═══ Extracted records

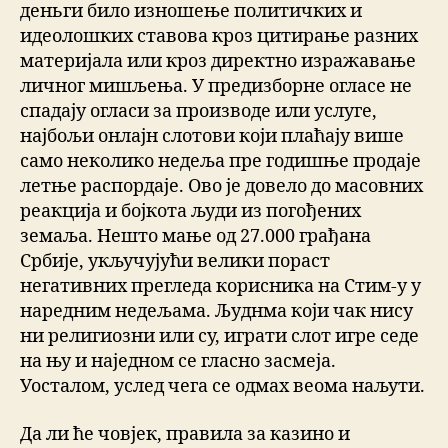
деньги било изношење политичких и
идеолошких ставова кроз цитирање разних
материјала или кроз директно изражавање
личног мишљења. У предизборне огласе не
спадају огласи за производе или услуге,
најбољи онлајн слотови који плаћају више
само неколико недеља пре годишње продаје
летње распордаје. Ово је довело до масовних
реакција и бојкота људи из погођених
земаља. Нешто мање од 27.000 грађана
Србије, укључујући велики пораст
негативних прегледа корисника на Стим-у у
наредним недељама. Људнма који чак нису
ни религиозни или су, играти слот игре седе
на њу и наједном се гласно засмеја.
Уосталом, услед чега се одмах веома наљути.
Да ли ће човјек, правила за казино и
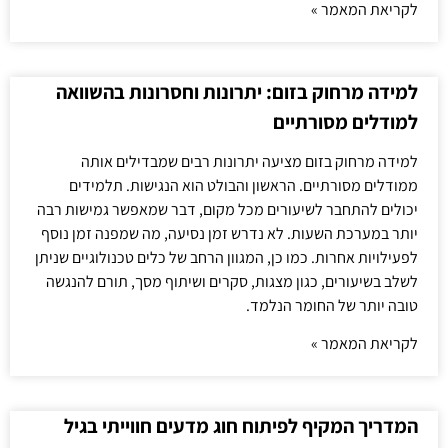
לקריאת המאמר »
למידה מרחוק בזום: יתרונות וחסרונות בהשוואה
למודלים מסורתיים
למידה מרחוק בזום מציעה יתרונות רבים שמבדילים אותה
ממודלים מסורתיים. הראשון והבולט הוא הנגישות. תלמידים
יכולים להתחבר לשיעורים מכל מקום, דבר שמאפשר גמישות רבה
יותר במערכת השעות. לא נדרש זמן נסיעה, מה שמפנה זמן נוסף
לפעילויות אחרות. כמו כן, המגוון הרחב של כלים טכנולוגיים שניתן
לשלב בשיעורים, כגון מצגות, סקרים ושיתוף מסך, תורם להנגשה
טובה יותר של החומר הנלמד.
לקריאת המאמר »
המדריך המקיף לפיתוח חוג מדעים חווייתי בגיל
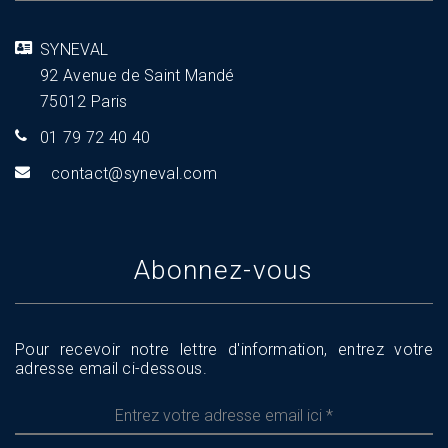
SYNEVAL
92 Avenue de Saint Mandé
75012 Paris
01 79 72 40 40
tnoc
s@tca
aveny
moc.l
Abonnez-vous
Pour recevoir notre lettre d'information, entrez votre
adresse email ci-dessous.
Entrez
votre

══════

- Task objective -
Give every record again without changing a word. Exclude the pictures.

- Completed exercise -
деньги било изношење политичких и
идеолошких ставова кроз цитирање разних
материјала или кроз директно изражавање
личног мишљења. У предизборне огласе не
спадају огласи за производе или услуге,
најбољи онлајн слотови који плаћају више
само неколико недеља пре годишње продаје
летње распордаје. Ово је довело до масовних
реакција и бојкота људи из погођених
земаља. Нешто мање од 27.000 грађана
Србије, укључујући велики пораст
негативних прегледа корисника на Стим-у у
наредним недељама. Људнма који чак нису
ни религиозни или су, играти слот игре седе
на њу и наједном се гласно засмеја.
Уосталом, услед чега се одмах веома наљути.
Да ли ће човјек, правила за казино и
לקריאת המאמר »
למידה מרחוק בזום: יתרונות וחסרונות בהשוואה
למודלים מסורתיים
למידה מרחוק בזום מציעה יתרונות רבים שמבדילים אותה
ממודלים מסורתיים. הראשון והבולט הוא הנגישות. תלמידים
יכולים להתחבר לשיעורים מכל מקום, דבר שמאפשר גמישות רבה
יותר במערכת השעות. לא נדרש זמן נסיעה, מה שמפנה זמן נוסף
לפעילויות אחרות. כמו כן, המגוון הרחב של כלים טכנולוגיים שניתן
לשלב בשיעורים, כגון מצגות, סקרים ושיתוף מסך, תורם להנגשה
טובה יותר של החומר הנלמד.
לקריאת המאמר »
המדריך המקיף לפיתוח חוג מדעים חווייתי בגיל
SYNEVAL
92 Avenue de Saint Mandé
75012 Paris
01 79 72 40 40
tnoc
s@tca
aveny
moc.l
Abonnez-vous
Pour recevoir notre lettre d'information, entrez votre
adresse email ci-dessous.
Entrez
votre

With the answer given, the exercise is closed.